AIDE: An Automatic Data Engine for Object Detection in Autonomous Driving
Mingfu Liang, Jong-Chyi Su, Samuel Schulter, Sparsh Garg, Shiyu Zhao, Ying Wu, Manmohan Chandraker
TL;DR
The paper tackles the open-world object detection challenge in autonomous driving by presenting AIDE, an Automatic Data Engine that uses vision-language models and large language models to automatically identify issues, curate data, auto-label, and verify detections. The system comprises Issue Finder, Data Feeder, Model Updater, and Verification, forming an iterative loop that expands the label space with novel categories while mitigating forgetting of known ones. Key contributions include a two-stage pseudo-labeling framework with OWL-v2 box proposals and CLIP-based filtering, text-guided data retrieval to reduce labeling costs, and LLM-assisted verification to generate diverse scenarios for robust testing. Experiments on AV datasets demonstrate gains over baseline open-vocabulary detectors and substantial cost reductions, illustrating the practical potential of automated data engines for scalable AV perception, albeit with caveats about potential hallucinations from VLMs/LLMs and the need for human oversight in safety-critical contexts.
Abstract
Autonomous vehicle (AV) systems rely on robust perception models as a cornerstone of safety assurance.

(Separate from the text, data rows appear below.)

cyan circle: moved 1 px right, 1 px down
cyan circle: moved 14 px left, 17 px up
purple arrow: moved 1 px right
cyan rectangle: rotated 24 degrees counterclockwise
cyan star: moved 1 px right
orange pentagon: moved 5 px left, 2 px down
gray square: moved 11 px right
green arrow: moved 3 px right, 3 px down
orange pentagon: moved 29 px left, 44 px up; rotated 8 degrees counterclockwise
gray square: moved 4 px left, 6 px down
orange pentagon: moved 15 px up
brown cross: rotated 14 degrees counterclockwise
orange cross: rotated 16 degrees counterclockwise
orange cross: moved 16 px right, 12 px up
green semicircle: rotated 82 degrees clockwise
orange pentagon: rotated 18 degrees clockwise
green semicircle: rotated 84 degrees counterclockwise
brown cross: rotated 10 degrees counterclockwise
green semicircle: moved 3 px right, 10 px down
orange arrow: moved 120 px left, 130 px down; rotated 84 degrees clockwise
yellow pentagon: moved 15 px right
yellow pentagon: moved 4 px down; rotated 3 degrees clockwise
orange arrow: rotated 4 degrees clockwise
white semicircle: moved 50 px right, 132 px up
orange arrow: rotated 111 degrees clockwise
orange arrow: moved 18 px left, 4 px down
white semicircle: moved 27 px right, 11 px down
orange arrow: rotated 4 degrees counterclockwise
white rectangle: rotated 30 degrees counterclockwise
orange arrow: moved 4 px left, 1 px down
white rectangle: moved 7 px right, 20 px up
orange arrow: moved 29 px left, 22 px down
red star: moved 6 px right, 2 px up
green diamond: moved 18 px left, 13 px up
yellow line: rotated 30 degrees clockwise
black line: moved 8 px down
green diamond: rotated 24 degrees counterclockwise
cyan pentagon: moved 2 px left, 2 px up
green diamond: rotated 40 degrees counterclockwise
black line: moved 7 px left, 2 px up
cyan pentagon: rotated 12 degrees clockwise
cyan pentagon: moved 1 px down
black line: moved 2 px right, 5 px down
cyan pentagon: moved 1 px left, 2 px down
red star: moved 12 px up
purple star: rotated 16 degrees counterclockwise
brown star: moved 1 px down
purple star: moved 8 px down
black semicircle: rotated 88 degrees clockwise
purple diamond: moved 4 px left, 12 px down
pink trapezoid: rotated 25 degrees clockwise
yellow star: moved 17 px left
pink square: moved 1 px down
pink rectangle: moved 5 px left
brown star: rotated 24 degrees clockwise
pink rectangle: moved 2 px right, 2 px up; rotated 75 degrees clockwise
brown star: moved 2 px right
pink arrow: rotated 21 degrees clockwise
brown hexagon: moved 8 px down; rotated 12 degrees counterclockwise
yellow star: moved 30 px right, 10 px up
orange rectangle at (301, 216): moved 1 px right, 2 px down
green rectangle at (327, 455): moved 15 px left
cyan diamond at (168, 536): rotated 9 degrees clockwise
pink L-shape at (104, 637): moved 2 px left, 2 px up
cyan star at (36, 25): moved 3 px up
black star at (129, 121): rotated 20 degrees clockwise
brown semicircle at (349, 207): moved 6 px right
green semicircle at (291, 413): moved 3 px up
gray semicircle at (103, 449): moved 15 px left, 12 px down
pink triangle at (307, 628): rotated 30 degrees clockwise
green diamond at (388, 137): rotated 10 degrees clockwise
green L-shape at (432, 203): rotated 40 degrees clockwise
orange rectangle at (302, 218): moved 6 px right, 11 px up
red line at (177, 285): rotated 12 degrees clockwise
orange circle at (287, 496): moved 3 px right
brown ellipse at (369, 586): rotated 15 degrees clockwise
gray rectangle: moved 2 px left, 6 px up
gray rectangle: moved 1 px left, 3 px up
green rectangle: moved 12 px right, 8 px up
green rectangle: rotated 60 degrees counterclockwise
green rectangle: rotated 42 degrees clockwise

However, objects encountered on the road exhibit a long-tailed distribution, with rare or unseen categories posing challenges to a deployed perception model. This necessitates an expensive process of continuously curating and annotating data with significant human effort. We propose to leverage recent advances in vision-language and large language models to design an Automatic Data Engine (AIDE) that automatically identifies issues, efficiently curates data, improves the model through auto-labeling, and verifies the model through generation of diverse scenarios. This process operates iteratively, allowing for continuous self-improvement of the model. We further establish a benchmark for open-world detection on AV datasets to comprehensively evaluate various learning paradigms, demonstrating our method's superior performance at a reduced cost.